→ **Description of the task**
In this exercise, the entries below include pictures. Repeat exactly the lines from the line with "Вытяжки для ванной" to the line with "TI UCCIDERANNO", including both, but without the pictures.
── Provided entries ──
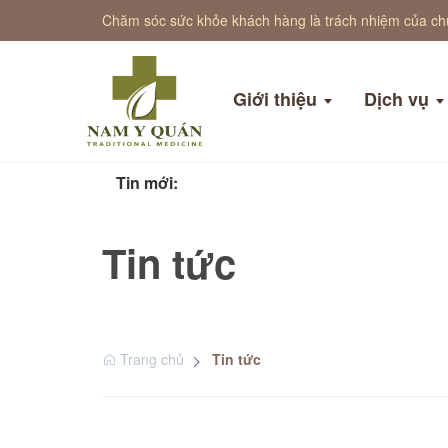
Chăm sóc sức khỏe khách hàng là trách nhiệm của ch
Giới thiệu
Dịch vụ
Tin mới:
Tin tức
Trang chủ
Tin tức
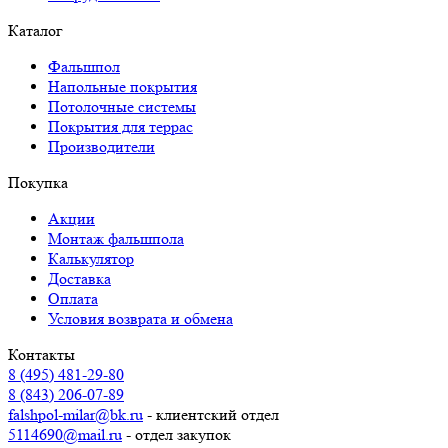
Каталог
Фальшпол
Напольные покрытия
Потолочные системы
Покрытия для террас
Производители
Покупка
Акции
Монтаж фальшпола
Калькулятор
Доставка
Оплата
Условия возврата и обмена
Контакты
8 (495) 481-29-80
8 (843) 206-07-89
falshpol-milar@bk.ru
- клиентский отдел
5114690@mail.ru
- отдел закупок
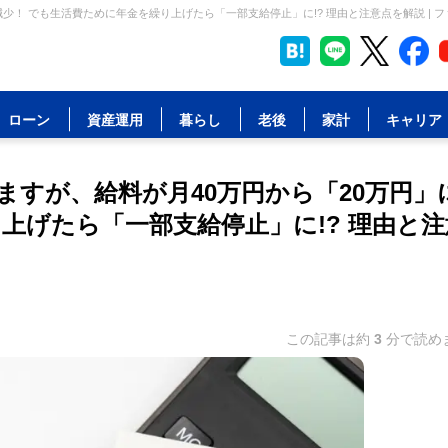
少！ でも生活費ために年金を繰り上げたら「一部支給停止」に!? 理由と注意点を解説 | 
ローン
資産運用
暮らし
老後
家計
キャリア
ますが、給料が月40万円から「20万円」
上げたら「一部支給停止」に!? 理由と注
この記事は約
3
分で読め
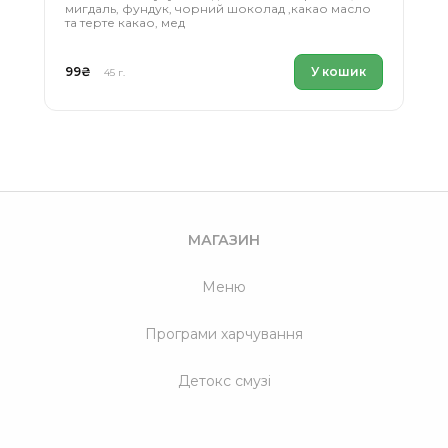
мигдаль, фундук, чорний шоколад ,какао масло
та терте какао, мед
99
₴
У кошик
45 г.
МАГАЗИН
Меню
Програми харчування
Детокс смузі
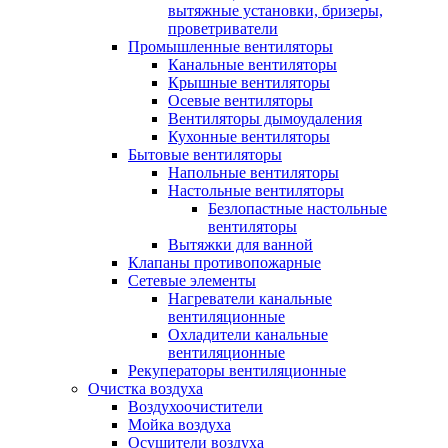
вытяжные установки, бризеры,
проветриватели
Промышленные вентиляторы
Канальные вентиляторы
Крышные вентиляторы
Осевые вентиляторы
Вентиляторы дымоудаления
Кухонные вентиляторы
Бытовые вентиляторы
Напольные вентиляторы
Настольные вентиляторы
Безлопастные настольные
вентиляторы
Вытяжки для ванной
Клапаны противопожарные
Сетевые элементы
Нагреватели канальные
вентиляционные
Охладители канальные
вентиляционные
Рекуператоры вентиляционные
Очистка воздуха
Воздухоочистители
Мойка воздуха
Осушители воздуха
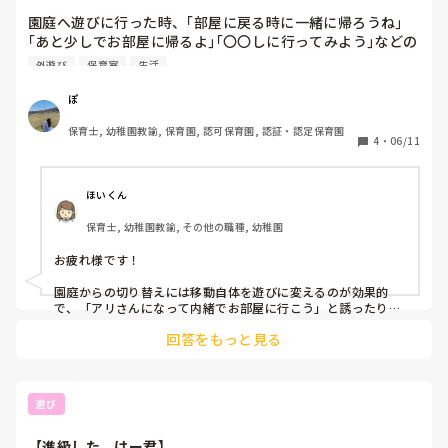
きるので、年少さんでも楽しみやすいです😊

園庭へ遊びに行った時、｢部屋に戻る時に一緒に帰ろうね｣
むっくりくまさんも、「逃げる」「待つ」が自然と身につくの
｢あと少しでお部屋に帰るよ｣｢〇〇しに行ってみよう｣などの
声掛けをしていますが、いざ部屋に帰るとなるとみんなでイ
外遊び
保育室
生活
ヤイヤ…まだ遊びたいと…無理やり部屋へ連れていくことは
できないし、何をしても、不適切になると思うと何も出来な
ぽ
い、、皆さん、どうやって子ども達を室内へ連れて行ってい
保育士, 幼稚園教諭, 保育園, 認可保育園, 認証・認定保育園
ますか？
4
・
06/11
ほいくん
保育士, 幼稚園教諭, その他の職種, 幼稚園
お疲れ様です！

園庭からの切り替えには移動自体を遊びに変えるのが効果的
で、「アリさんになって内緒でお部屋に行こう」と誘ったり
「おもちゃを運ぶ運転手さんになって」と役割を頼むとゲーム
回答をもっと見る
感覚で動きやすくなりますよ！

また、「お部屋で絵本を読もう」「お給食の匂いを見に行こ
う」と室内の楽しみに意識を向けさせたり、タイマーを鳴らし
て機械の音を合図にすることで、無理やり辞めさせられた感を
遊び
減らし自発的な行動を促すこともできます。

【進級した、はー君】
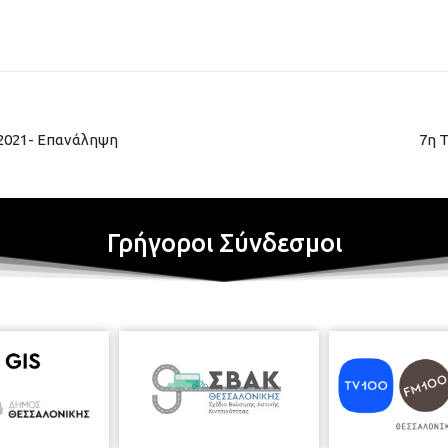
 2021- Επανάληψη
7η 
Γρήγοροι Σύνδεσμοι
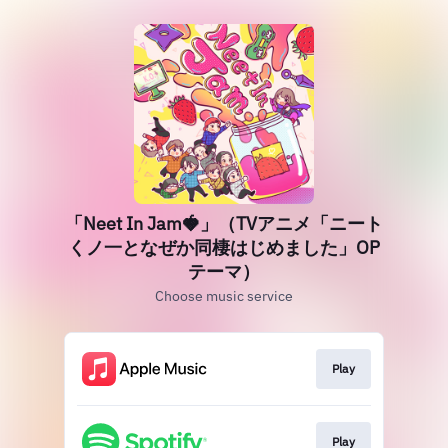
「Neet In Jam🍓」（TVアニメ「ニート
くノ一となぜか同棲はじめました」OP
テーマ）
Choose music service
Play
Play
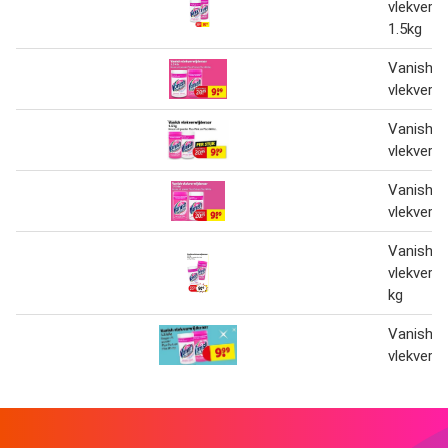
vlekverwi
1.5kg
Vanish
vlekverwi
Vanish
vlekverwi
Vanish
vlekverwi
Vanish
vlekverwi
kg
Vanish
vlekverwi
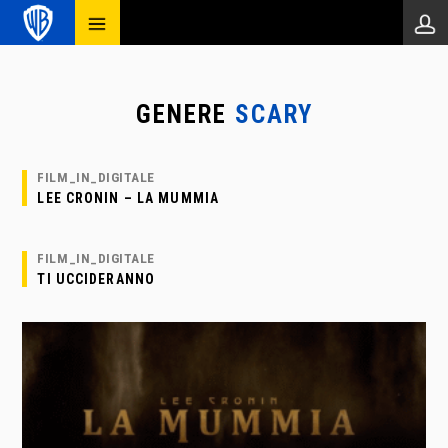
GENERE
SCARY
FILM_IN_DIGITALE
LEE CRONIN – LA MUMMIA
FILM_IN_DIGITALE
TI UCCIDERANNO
───
── Provided entries ──
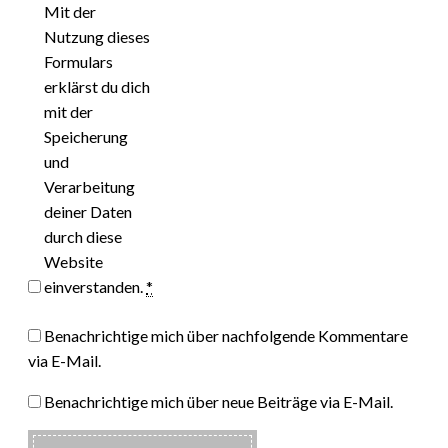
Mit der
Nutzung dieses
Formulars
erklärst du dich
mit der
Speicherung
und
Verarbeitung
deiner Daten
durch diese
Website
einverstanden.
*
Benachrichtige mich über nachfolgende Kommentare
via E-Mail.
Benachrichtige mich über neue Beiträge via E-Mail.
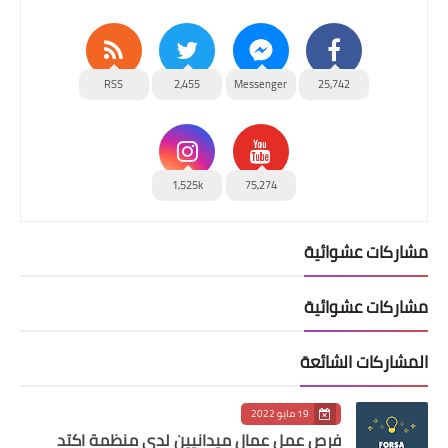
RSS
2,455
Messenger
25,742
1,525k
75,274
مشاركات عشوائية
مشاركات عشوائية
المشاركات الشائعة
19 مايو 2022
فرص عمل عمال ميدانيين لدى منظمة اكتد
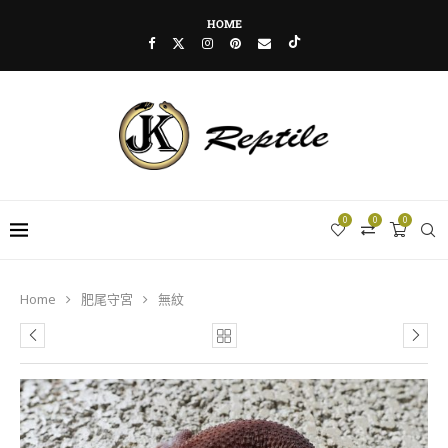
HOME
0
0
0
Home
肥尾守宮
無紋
───
→ **Expected answer**
Вытяжки для ванной
Клапаны противопожарные
Сетевые элементы
Нагреватели канальные
вентиляционные
Охладители канальные
вентиляционные
Рекуператоры вентиляционные
Очистка воздуха
Воздухоочистители
Мойка воздуха
Осушители воздуха
きるので、年少さんでも楽しみやすいです😊

園庭へ遊びに行った時、｢部屋に戻る時に一緒に帰ろうね｣
むっくりくまさんも、「逃げる」「待つ」が自然と身につくの
｢あと少しでお部屋に帰るよ｣｢〇〇しに行ってみよう｣などの
声掛けをしていますが、いざ部屋に帰るとなるとみんなでイ
外遊び
保育室
生活
ヤイヤ…まだ遊びたいと…無理やり部屋へ連れていくことは
できないし、何をしても、不適切になると思うと何も出来な
ぽ
い、、皆さん、どうやって子ども達を室内へ連れて行ってい
保育士, 幼稚園教諭, 保育園, 認可保育園, 認証・認定保育園
ますか？
4
・
06/11
ほいくん
保育士, 幼稚園教諭, その他の職種, 幼稚園
お疲れ様です！

園庭からの切り替えには移動自体を遊びに変えるのが効果的
で、「アリさんになって内緒でお部屋に行こう」と誘ったり
「おもちゃを運ぶ運転手さんになって」と役割を頼むとゲーム
回答をもっと見る
感覚で動きやすくなりますよ！

また、「お部屋で絵本を読もう」「お給食の匂いを見に行こ
う」と室内の楽しみに意識を向けさせたり、タイマーを鳴らし
て機械の音を合図にすることで、無理やり辞めさせられた感を
遊び
減らし自発的な行動を促すこともできます。

【進級した、はー君】
 2021- Επανάληψη
7η 
Γρήγοροι Σύνδεσμοι
「Neet In Jam🍓」（TVアニメ「ニート
くノ一となぜか同棲はじめました」OP
テーマ）
Choose music service
Play
Play
vlekverwi
1.5kg
Vanish
vlekverwi
Vanish
vlekverwi
Vanish
vlekverwi
Vanish
vlekverwi
kg
Vanish
vlekverwi
GENERE
SCARY
FILM_IN_DIGITALE
LEE CRONIN – LA MUMMIA
FILM_IN_DIGITALE
TI UCCIDERANNO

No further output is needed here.